Spoiler: Yes. See below.
Trying to optimize a letter counter to match C. I've fought it to a 2x deficit.
letterCount :: B.ByteString -> V.Vector Int
letterCount bs =
V.accumulate
(\a _ -> a + 1)
(V.replicate 256 0)
letters1
where
len = B.length bs
letters1 = V.generate len (\i -> (fromIntegral $! B.index bs i, ()))
Some notes:
- It was really slow until I changed
Data.Vector
toData.Vector.Unboxed
. Why is that? - I thought most of the time would be spent in
accumulate
. I was wrong. - 70% of the time is spent in
generate
. - Haskell code suffers from having to pointlessly convert Word8 to Int; Also, a useless army of
()
may or may not actually be created.
Full listing:
import qualified Data.ByteString as B
import qualified Data.Vector.Unboxed as V
import System.Environment
import Text.Printf
letterCount :: B.ByteString -> V.Vector Int
letterCount bs =
V.accumulate
(\a _ -> a + 1)
(V.replicate 256 0)
letters1
where
len = B.length bs
letters1 = V.generate len (\i -> (fromIntegral $! B.index bs i, ()))

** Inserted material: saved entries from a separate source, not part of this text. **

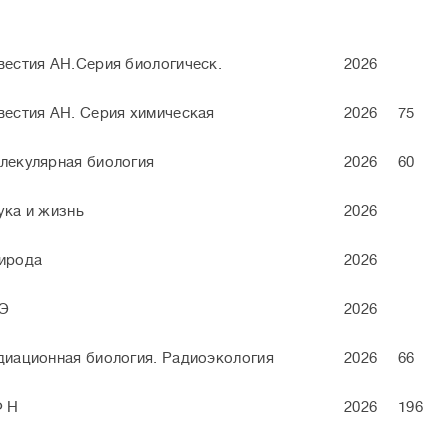
вестия АН.Серия биологическ.
2026
вестия АН. Серия химическая
2026
75
лекулярная биология
2026
60
ука и жизнь
2026
ирода
2026
Э
2026
диационная биология. Радиоэкология
2026
66
Ф Н
2026
196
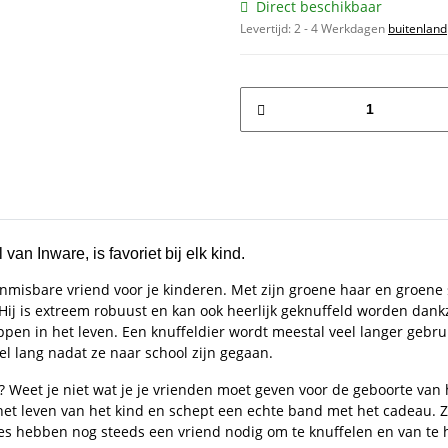
Direct beschikbaar
Levertijd:
2 - 4 Werkdagen
buitenland
an Inware, is favoriet bij elk kind.
nmisbare vriend voor je kinderen. Met zijn groene haar en groene
Hij is extreem robuust en kan ook heerlijk geknuffeld worden dan
appen in het leven. Een knuffeldier wordt meestal veel langer geb
 lang nadat ze naar school zijn gegaan.
g? Weet je niet wat je je vrienden moet geven voor de geboorte van 
et leven van het kind en schept een echte band met het cadeau. Z
jes hebben nog steeds een vriend nodig om te knuffelen en van te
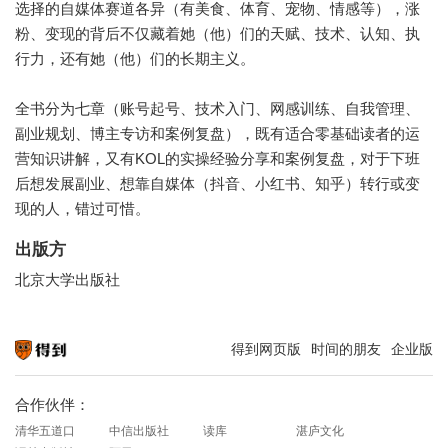
选择的自媒体赛道各异（有美食、体育、宠物、情感等），涨
粉、变现的背后不仅藏着她（他）们的天赋、技术、认知、执
行力，还有她（他）们的长期主义。
全书分为七章（账号起号、技术入门、网感训练、自我管理、
副业规划、博主专访和案例复盘），既有适合零基础读者的运
营知识讲解，又有KOL的实操经验分享和案例复盘，对于下班
后想发展副业、想靠自媒体（抖音、小红书、知乎）转行或变
现的人，错过可惜。
出版方
北京大学出版社
得到网页版
时间的朋友
企业版
知识就在得到
合作伙伴：
清华五道口
中信出版社
读库
湛庐文化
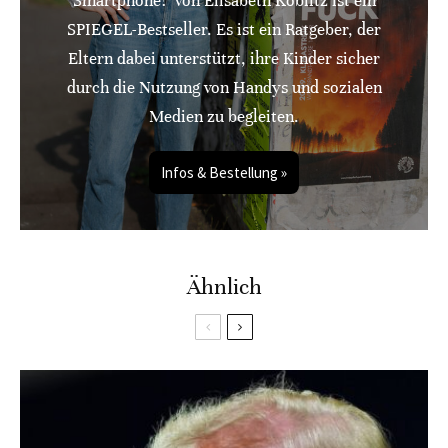
Smartphone!" von Elisabeth Koblitz ist ein
SPIEGEL-Bestseller. Es ist ein Ratgeber, der
Eltern dabei unterstützt, ihre Kinder sicher
durch die Nutzung von Handys und sozialen
Medien zu begleiten.
Infos & Bestellung »
Ähnlich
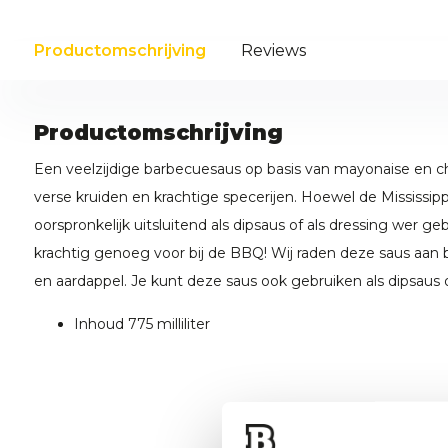
Productomschrijving
Reviews
Productomschrijving
Een veelzijdige barbecuesaus op basis van mayonaise en chi
verse kruiden en krachtige specerijen. Hoewel de Mississi
oorspronkelijk uitsluitend als dipsaus of als dressing wer geb
krachtig genoeg voor bij de BBQ! Wij raden deze saus aan bij
en aardappel. Je kunt deze saus ook gebruiken als dipsaus o
Inhoud 775 milliliter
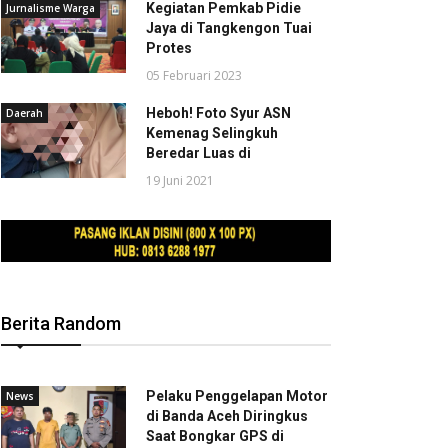
Kegiatan Pemkab Pidie
Jurnalisme Warga
Jaya di Tangkengon Tuai
Protes
05 Februari 2023
Heboh! Foto Syur ASN
Daerah
Kemenag Selingkuh
Beredar Luas di
19 Juni 2021
Berita Random
Pelaku Penggelapan Motor
News
di Banda Aceh Diringkus
Saat Bongkar GPS di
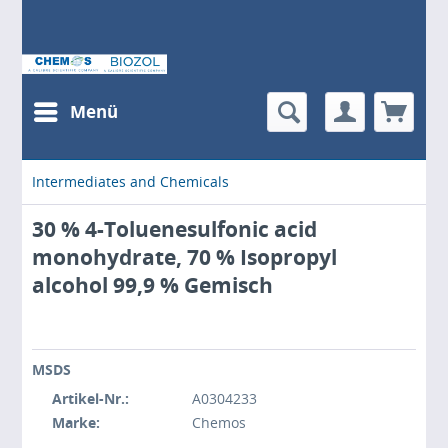
Menü
Intermediates and Chemicals
30 % 4-Toluenesulfonic acid
monohydrate, 70 % Isopropyl
alcohol 99,9 % Gemisch
MSDS
Artikel-Nr.:
A0304233
Marke:
Chemos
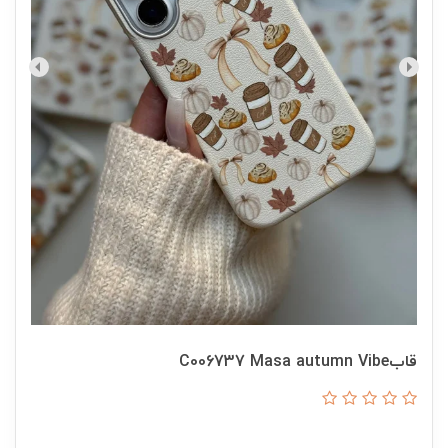
قابC006737 Masa autumn Vibe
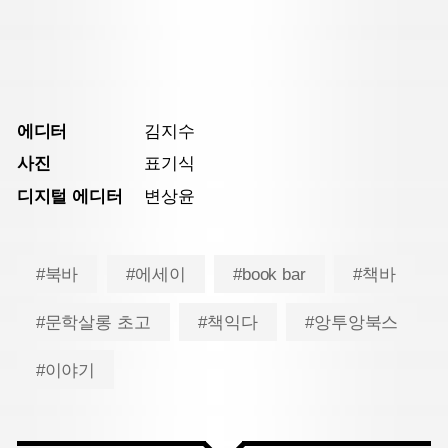
에디터
김지수
사진
표기식
디지털 에디터
변상윤
#북바
#에세이
#book bar
#책바
#문학살롱 초고
#책익다
#앙투앙북스
#이야기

printCounts :: V.Vector Int -> IO ()
printCounts cs =
mapM_
(uncurry $ printf "%c: %d\n")
(zip (map toEnum [0..255] :: String) (V.toList cs))
main :: IO ()
main = do
filename <- fmap head getArgs
f <- B.readFile filename
let counts = letterCount f
printCounts counts
Competing C code:
#include <assert.h>
#include <stdio.h>
#include <string.h>
#include <sys/stat.h>
#include <stdlib.h>
int letcnt [256];
int* letter_count(unsigned char *s, unsigned int len)
{
int i;
memset(letcnt, 0, 256 * sizeof(int));
for(i = 0; i < len; i++){
letcnt[*(s + i)]++;
}
return (letcnt);
}
void print_counts() {
int i;
for(i = 0; i < 256; i++) {
printf("'%c': %d\n", (unsigned char) i, letcnt[i]);
}
}
// st_size
int main(int argc, char **argv)
{
assert(argc == 2);
FILE* f = fopen(argv[1], "r");
struct stat st;
stat(argv[1], &st);
off_t len = st.st_size;
unsigned char* contents = calloc(len, 1);
fread(contents, len, 1, f);
fclose(f);
letter_count(contents, len);
print_counts();
return 0;
}
Timings;
$ time ./a.out /usr/share/dict/words > /dev/null
real 0m0.012s
user 0m0.005s
sys 0m0.005s
$ time ./lettercount /usr/share/dict/words > /dev/null
real 0m0.017s
user 0m0.009s
sys 0m0.007s
Update
I think the performance ceiling is down to this bug: runST isn't free. Not that I believe it's impossible to optimize further but unlikely to approach C so long as runST imposes some overhead.
Also, fixed C-code based on @Zeta's comment.